[Material supplied]:
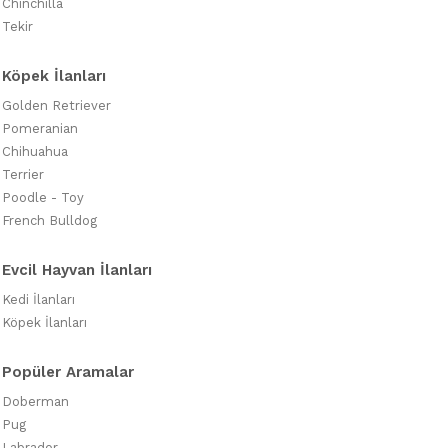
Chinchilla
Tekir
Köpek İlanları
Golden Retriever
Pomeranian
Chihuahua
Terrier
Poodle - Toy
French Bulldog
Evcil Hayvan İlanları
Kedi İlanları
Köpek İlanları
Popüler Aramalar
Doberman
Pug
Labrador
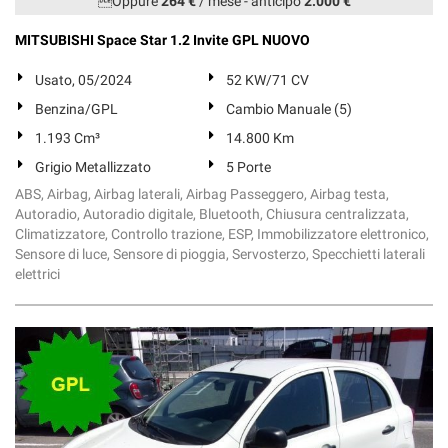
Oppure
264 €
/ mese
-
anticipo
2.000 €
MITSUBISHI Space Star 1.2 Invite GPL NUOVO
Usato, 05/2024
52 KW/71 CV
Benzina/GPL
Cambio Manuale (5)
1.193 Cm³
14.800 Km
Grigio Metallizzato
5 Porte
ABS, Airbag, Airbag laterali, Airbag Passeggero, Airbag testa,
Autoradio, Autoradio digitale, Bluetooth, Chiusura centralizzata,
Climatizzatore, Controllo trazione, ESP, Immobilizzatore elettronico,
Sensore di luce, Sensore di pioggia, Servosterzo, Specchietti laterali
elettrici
--
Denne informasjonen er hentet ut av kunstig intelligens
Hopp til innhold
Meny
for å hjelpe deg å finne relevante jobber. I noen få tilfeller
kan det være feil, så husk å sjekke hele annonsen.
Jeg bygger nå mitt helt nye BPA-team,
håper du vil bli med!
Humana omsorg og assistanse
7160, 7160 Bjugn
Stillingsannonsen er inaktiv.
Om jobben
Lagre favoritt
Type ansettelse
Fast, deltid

[What you are asked to do]: Could you write out, exactly as they stand, only the lines above that begin at the line with "håper du vil bli med!" and stop after the line with "Fast, deltid"?

[Reply]:
håper du vil bli med!
Humana omsorg og assistanse
7160, 7160 Bjugn
Stillingsannonsen er inaktiv.
Om jobben
Lagre favoritt
Type ansettelse
Fast, deltid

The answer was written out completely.